Bentley's team looked at 217 first-time, low-income black mothers and babies from central North Carolina who were part of a five-year study looking at obesity risk in infants. The researchers followed the mothers and babies in their homes at 3, 6, 9 12 and 18 months of age, looking at TV exposure, sociodemographic and infant temperament data. They asked how often the TV was on, if a TV was in the baby's bedroom, and whether the TV was on during meal times. Researchers also interviewed the mothers about how they perceived their children's mood, activity levels and fussiness.
The researchers found that mothers who were obese, who watched a lot of TV and whose child was fussy were most likely to put their infants in front of the TV. By 12 months, nearly 40 percent of the infants were exposed to more than 3 hours of TV daily -- a third of their waking hours.
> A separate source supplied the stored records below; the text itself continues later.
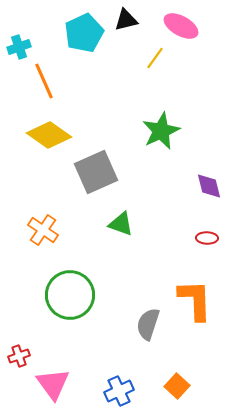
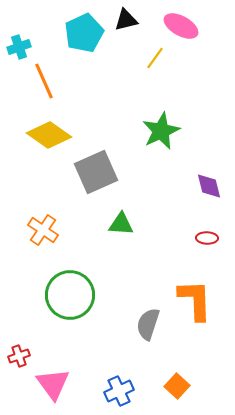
green triangle: rotated 16 degrees counterclockwise
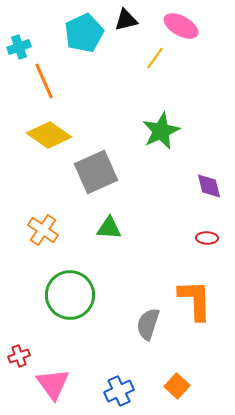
green triangle: moved 12 px left, 4 px down
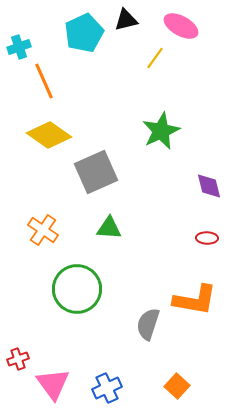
green circle: moved 7 px right, 6 px up
orange L-shape: rotated 102 degrees clockwise
red cross: moved 1 px left, 3 px down
blue cross: moved 12 px left, 3 px up
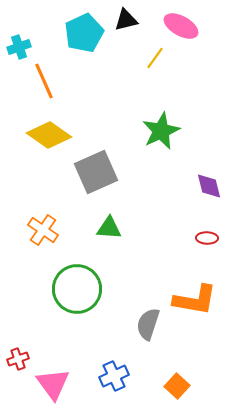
blue cross: moved 7 px right, 12 px up
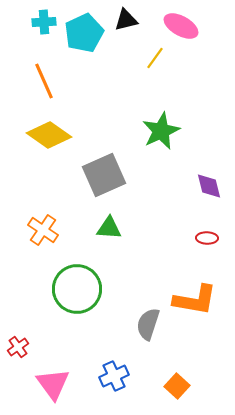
cyan cross: moved 25 px right, 25 px up; rotated 15 degrees clockwise
gray square: moved 8 px right, 3 px down
red cross: moved 12 px up; rotated 15 degrees counterclockwise
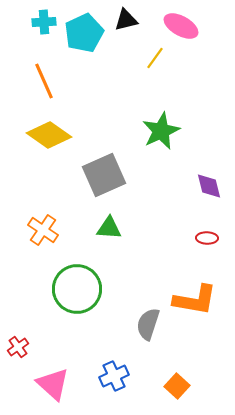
pink triangle: rotated 12 degrees counterclockwise
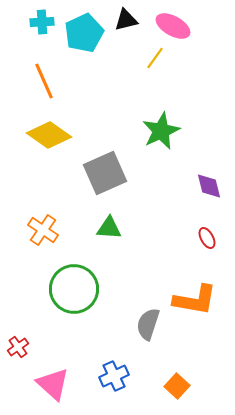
cyan cross: moved 2 px left
pink ellipse: moved 8 px left
gray square: moved 1 px right, 2 px up
red ellipse: rotated 60 degrees clockwise
green circle: moved 3 px left
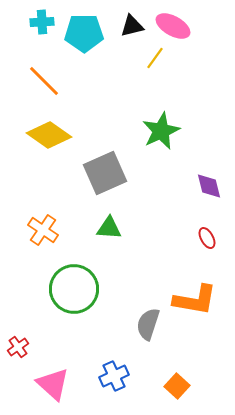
black triangle: moved 6 px right, 6 px down
cyan pentagon: rotated 24 degrees clockwise
orange line: rotated 21 degrees counterclockwise
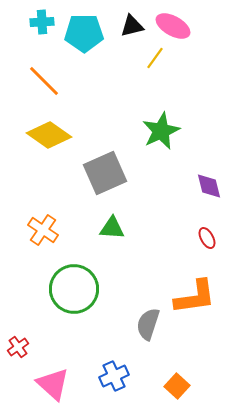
green triangle: moved 3 px right
orange L-shape: moved 3 px up; rotated 18 degrees counterclockwise
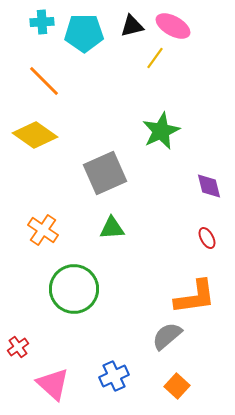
yellow diamond: moved 14 px left
green triangle: rotated 8 degrees counterclockwise
gray semicircle: moved 19 px right, 12 px down; rotated 32 degrees clockwise
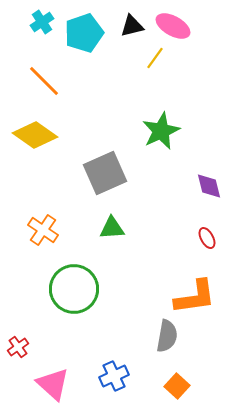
cyan cross: rotated 30 degrees counterclockwise
cyan pentagon: rotated 18 degrees counterclockwise
gray semicircle: rotated 140 degrees clockwise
Households where infants were perceived as active and whose mothers did not have a high school diploma were more likely to feed their infants in front of the TV.
"Feeding infants in front of the TV can limit a mom's responsiveness in terms of examining infant cues, such as when an infant is telling mom he is no longer hungry," said Bentley, principal investigator and a professor of nutrition in UNC's Gillings School of Global Public Health. "This work has helped us design intervention strategies that will help teach moms how to soothe their babies, without overfeeding them or putting them in front of a TV."
The above story is based on the January 08, 2013 news release by University of North Carolina at Chapel Hill.
The research appears in the January 6 online issue of the journal Pediatrics:
Amanda L. Thompson, Linda S. Adair, and Margaret E. Bentley. Maternal Characteristics and Perception of Temperament Associated With Infant TV Exposure. Pediatrics, January 6, 2013 DOI: 10.1542/peds.2012-1224
Parental stress can play a role in increased fussiness among their children. It is also possible that busy parents are more likely to plant fussy children in front of a TV set to calm them. It is therefore appropriate to limit TV watching of infants and limiting this to children’s programmes appropriate for their age.